1. Learn to use the dilation tool and dilation in the transform menu.
2. Solve the square-inscribed-in-triangle problem.
3. Construct the image of a point by a dilatation using parallel lines, given
a segment and its image.
4. Construct centers of similitude of two parallel segments. Use dilations to
explain midpoint properties of trapezoids.
5. Given two circles, construct the centers of similitude and the common tangents.
6. Given angle ABC and a point D inside this angle, construct all circles through
D that is tangent to rays BA and BC.
7. Construct the composition of two dilations. See Menelaus in the figure.
8. Construct the midpoint locus of a segment of length d, with one end fixed
and the other on a circle.
9. Construct the dilation with ratio 1/2 of a triangle. Connection with
midpoint circle.
Assignment A from Lab (Due Friday, 1/8/99)
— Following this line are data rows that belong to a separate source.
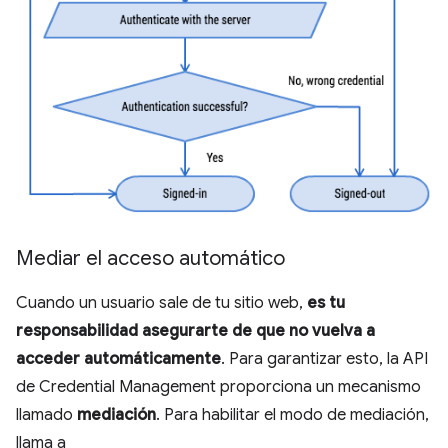
Mediar el acceso automático
Cuando un usuario sale de tu sitio web,
es tu
responsabilidad asegurarte de que no vuelva a
acceder automáticamente
. Para garantizar esto, la API
de Credential Management proporciona un mecanismo
llamado
mediación
. Para habilitar el modo de mediación,
llama a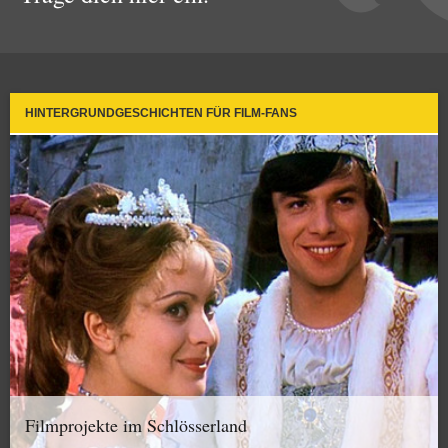
HINTERGRUNDGESCHICHTEN FÜR FILM-FANS
Filmprojekte im Schlösserland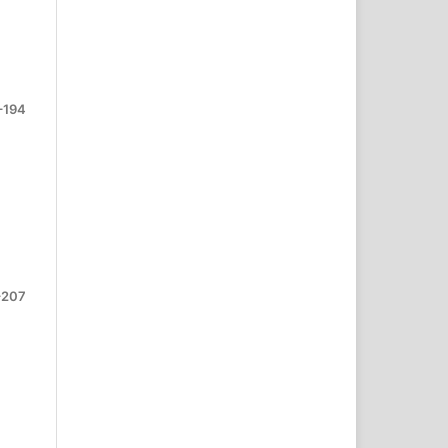
–194
–207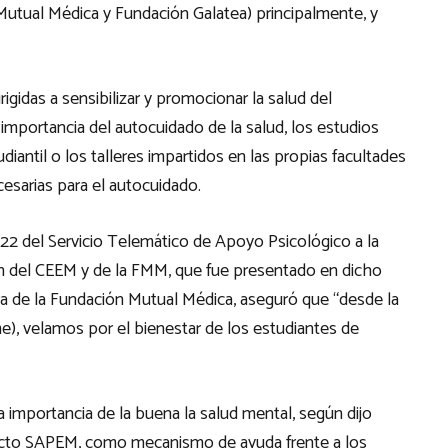
Mutual Médica y Fundación Galatea) principalmente, y
igidas a sensibilizar y promocionar la salud del
 importancia del autocuidado de la salud, los estudios
diantil o los talleres impartidos en las propias facultades
cesarias para el autocuidado.
022 del Servicio Telemático de Apoyo Psicológico a la
ón del CEEM y de la FMM, que fue presentado en dicho
ra de la Fundación Mutual Médica, aseguró que “desde la
), velamos por el bienestar de los estudiantes de
a importancia de la buena la salud mental, según dijo
ecto SAPEM, como mecanismo de ayuda frente a los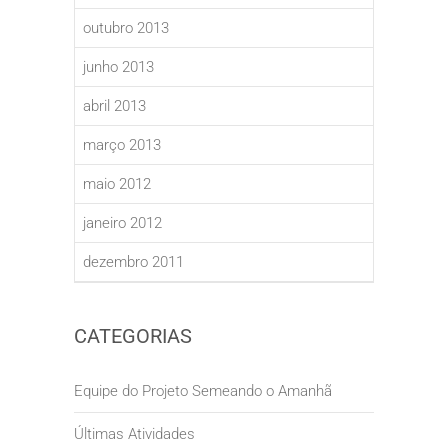
outubro 2013
junho 2013
abril 2013
março 2013
maio 2012
janeiro 2012
dezembro 2011
CATEGORIAS
Equipe do Projeto Semeando o Amanhã
Últimas Atividades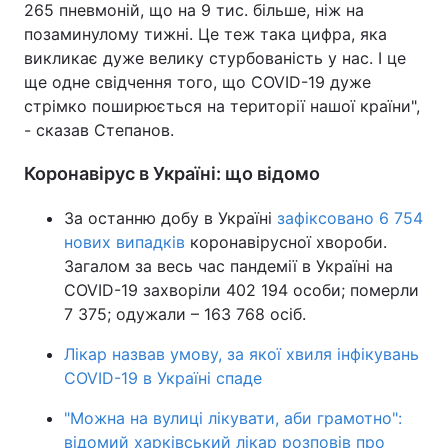
265 пневмоній, що на 9 тис. більше, ніж на
позаминулому тижні. Це теж така цифра, яка
викликає дуже велику стурбованість у нас. І це
ще одне свідчення того, що COVID-19 дуже
стрімко поширюється на території нашої країни",
- сказав Степанов.
Коронавірус в Україні: що відомо
За останню добу в Україні
зафіксовано 6 754
нових випадків
коронавірусної хвороби.
Загалом за весь час пандемії в Україні на
COVID-19 захворіли 402 194 особи; померли
7 375; одужали – 163 768 осіб.
Лікар назвав умову, за якої хвиля інфікувань
COVID-19 в Україні спаде
"Можна на вулиці лікувати, аби грамотно":
відомий харківський лікар розповів про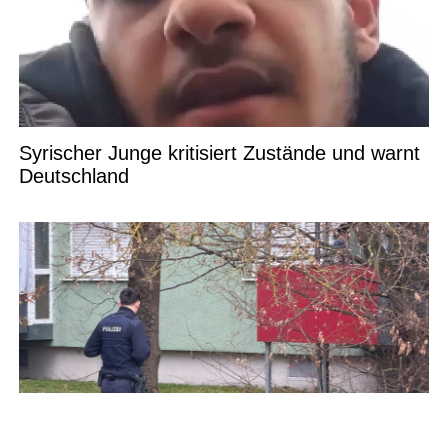
Syrischer Junge kritisiert Zustände und warnt
Deutschland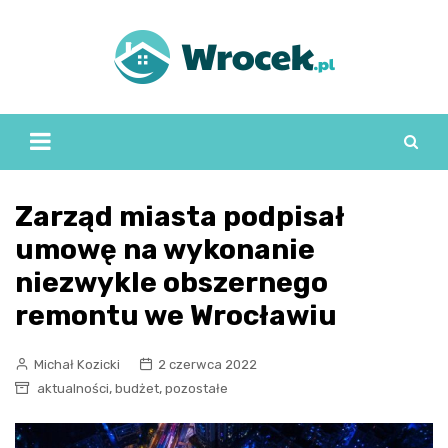
Skip
to
content
Zarząd miasta podpisał
umowę na wykonanie
niezwykle obszernego
remontu we Wrocławiu
Michał Kozicki
2 czerwca 2022
,
,
aktualności
budżet
pozostałe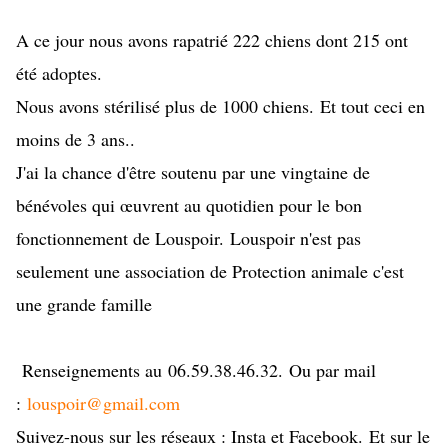
A ce jour nous avons rapatrié 222 chiens dont 215 ont
été adoptes.
Nous avons stérilisé plus de 1000 chiens. Et tout ceci en
moins de 3 ans..
J'ai la chance d'être soutenu par une vingtaine de
bénévoles qui œuvrent au quotidien pour le bon
fonctionnement de Louspoir. Louspoir n'est pas
seulement une association de Protection animale c'est
une grande famille
Renseignements au 06.59.38.46.32. Ou par mail
:
louspoir@gmail.com
Suivez-nous sur les réseaux : Insta et Facebook. Et sur le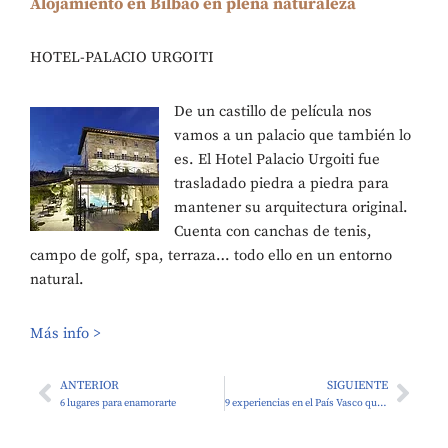
Alojamiento en Bilbao en plena naturaleza
HOTEL-PALACIO URGOITI
De un castillo de película nos
vamos a un palacio que también lo
es. El Hotel Palacio Urgoiti fue
trasladado piedra a piedra para
mantener su arquitectura original.
Cuenta con canchas de tenis,
campo de golf, spa, terraza… todo ello en un entorno
natural.
Más info >
ANTERIOR
SIGUIENTE
6 lugares para enamorarte
9 experiencias en el País Vasco que no olvidarás jamás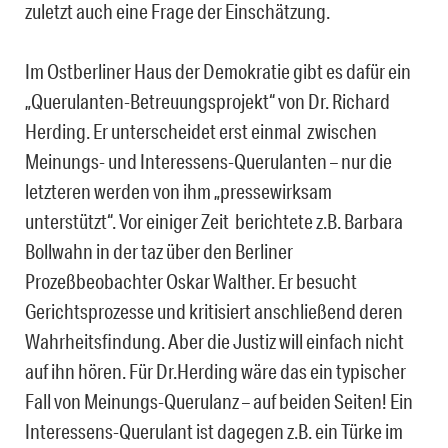
zuletzt auch eine Frage der Einschätzung.
Im Ostberliner Haus der Demokratie gibt es dafür ein
„Querulanten-Betreuungsprojekt“ von Dr. Richard
Herding. Er unterscheidet erst einmal zwischen
Meinungs- und Interessens-Querulanten – nur die
letzteren werden von ihm „pressewirksam
unterstützt“. Vor einiger Zeit berichtete z.B. Barbara
Bollwahn in der taz über den Berliner
Prozeßbeobachter Oskar Walther. Er besucht
Gerichtsprozesse und kritisiert anschließend deren
Wahrheitsfindung. Aber die Justiz will einfach nicht
auf ihn hören. Für Dr.Herding wäre das ein typischer
Fall von Meinungs-Querulanz – auf beiden Seiten! Ein
Interessens-Querulant ist dagegen z.B. ein Türke im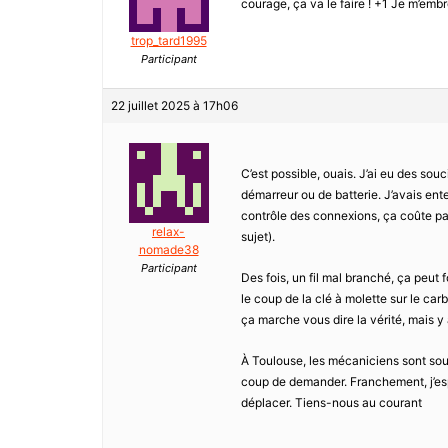
courage, ça va le faire ! +1 Je m’embr
trop_tard1995
Participant
22 juillet 2025 à 17h06
C’est possible, ouais. J’ai eu des sou
démarreur ou de batterie. J’avais ente
contrôle des connexions, ça coûte pas
relax-
sujet).
nomade38
Participant
Des fois, un fil mal branché, ça peut 
le coup de la clé à molette sur le car
ça marche vous dire la vérité, mais y
À Toulouse, les mécaniciens sont sou
coup de demander. Franchement, j’espè
déplacer. Tiens-nous au courant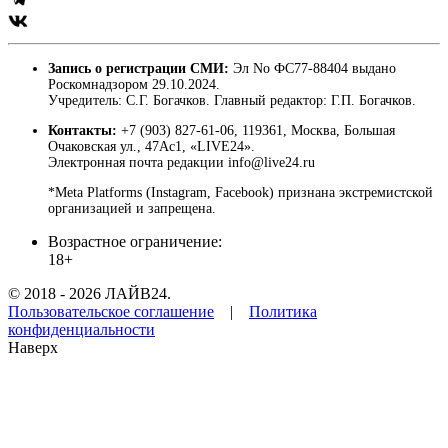
Запись о регистрации СМИ:
Эл No ФС77-88404 выдано
Роскомнадзором 29.10.2024.
Учредитель: С.Г. Богачков. Главный редактор: Г.П. Богачков.
Контакты:
+7 (903) 827-61-06, 119361, Москва, Большая
Очаковская ул., 47Ас1, «LIVE24».
Электронная почта редакции info@live24.ru
*Meta Platforms (Instagram, Facebook) признана экстремистской
организацией и запрещена.
Возрастное ограничение:
18+
© 2018 - 2026 ЛАЙВ24.
Пользовательское соглашение
|
Политика
конфиденциальности
Наверх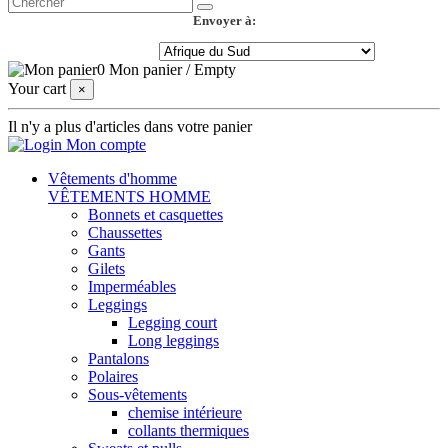
Envoyer à:
0
Mon panier
/
Empty
Your cart
×
Il n'y a plus d'articles dans votre panier
Mon compte
Vêtements d'homme
VÊTEMENTS HOMME
Bonnets et casquettes
Chaussettes
Gants
Gilets
Imperméables
Leggings
Legging court
Long leggings
Pantalons
Polaires
Sous-vêtements
chemise intérieure
collants thermiques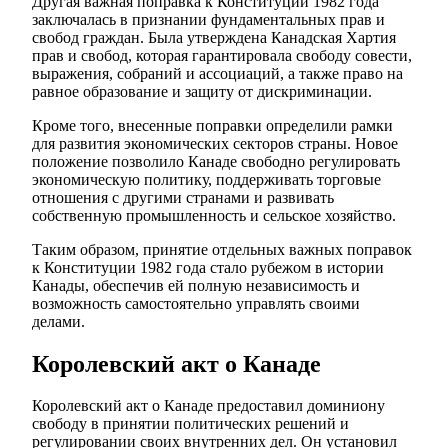
Другая важная поправка к Конституции 1982 года
заключалась в признании фундаментальных прав и
свобод граждан. Была утверждена Канадская Хартия
прав и свобод, которая гарантировала свободу совести,
выражения, собраний и ассоциаций, а также право на
равное образование и защиту от дискриминации.
Кроме того, внесенные поправки определили рамки
для развития экономических секторов страны. Новое
положение позволило Канаде свободно регулировать
экономическую политику, поддерживать торговые
отношения с другими странами и развивать
собственную промышленность и сельское хозяйство.
Таким образом, принятие отдельных важных поправок
к Конституции 1982 года стало рубежом в истории
Канады, обеспечив ей полную независимость и
возможность самостоятельно управлять своими
делами.
Королевский акт о Канаде
Королевский акт о Канаде предоставил доминиону
свободу в принятии политических решений и
регулировании своих внутренних дел. Он установил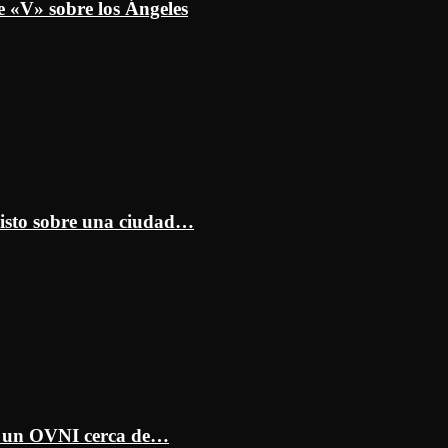
e «V» sobre los Ángeles
isto sobre una ciudad…
ar un OVNI cerca de…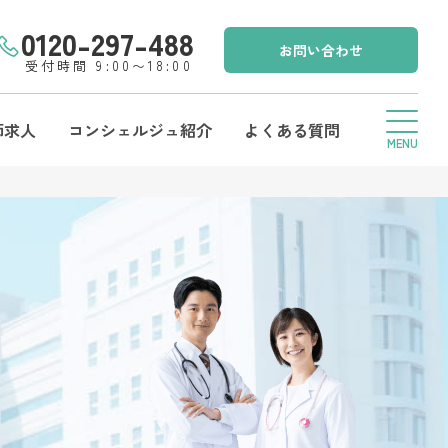
0120-297-488
お問い合わせ
受付時間 9:00〜18:00
師求人
コンシェルジュ紹介
よくある質問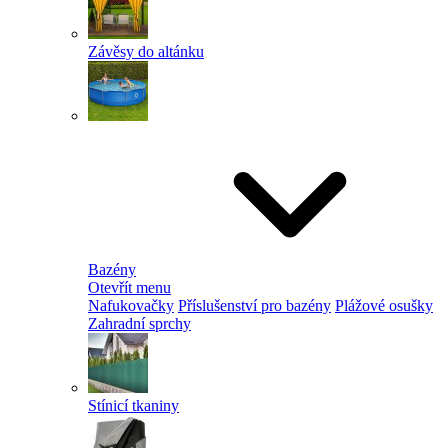
Závěsy do altánku
Bazény
Otevřít menu
Nafukovačky
Příslušenství pro bazény
Plážové osušky
Zahradní sprchy
Stínicí tkaniny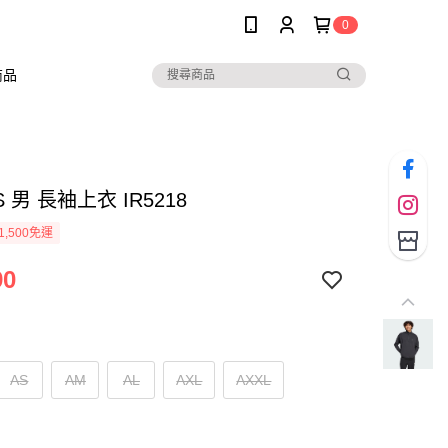
0
商品
S 男 長袖上衣 IR5218
1,500免運
90
AS
AM
AL
AXL
AXXL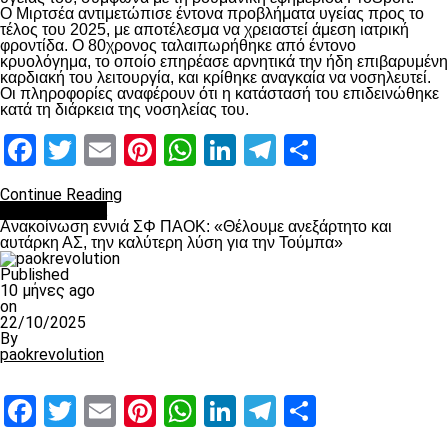
Ο Μιρτσέα αντιμετώπισε έντονα προβλήματα υγείας προς το
τέλος του 2025, με αποτέλεσμα να χρειαστεί άμεση ιατρική
φροντίδα. Ο 80χρονος ταλαιπωρήθηκε από έντονο
κρυολόγημα, το οποίο επηρέασε αρνητικά την ήδη επιβαρυμένη
καρδιακή του λειτουργία, και κρίθηκε αναγκαία να νοσηλευτεί.
Οι πληροφορίες αναφέρουν ότι η κατάστασή του επιδεινώθηκε
κατά τη διάρκεια της νοσηλείας του.
Facebook
Twitter
Email
Pinterest
WhatsApp
LinkedIn
Telegram
Μοιραστ
Continue Reading
Επικαιρότητα
Ανακοίνωση εννιά ΣΦ ΠΑΟΚ: «Θέλουμε ανεξάρτητο και
αυτάρκη ΑΣ, την καλύτερη λύση για την Τούμπα»
Published
10 μήνες ago
on
22/10/2025
By
paokrevolution
Facebook
Twitter
Email
Pinterest
WhatsApp
LinkedIn
Telegram
Μοιραστ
Bring to class the following constructions, using figures that will be handed
out:
1. Construct the image of a point by a dilatation using parallel lines,
given a segment and its image.
2. Solve the square-inscribed-in-triangle problem.
3. Given two circles, construct the centers of similitude and the common tangents.
4. Given angle ABC and a point D inside this angle, construct all circles through
D that are tangent to rays BA and BC.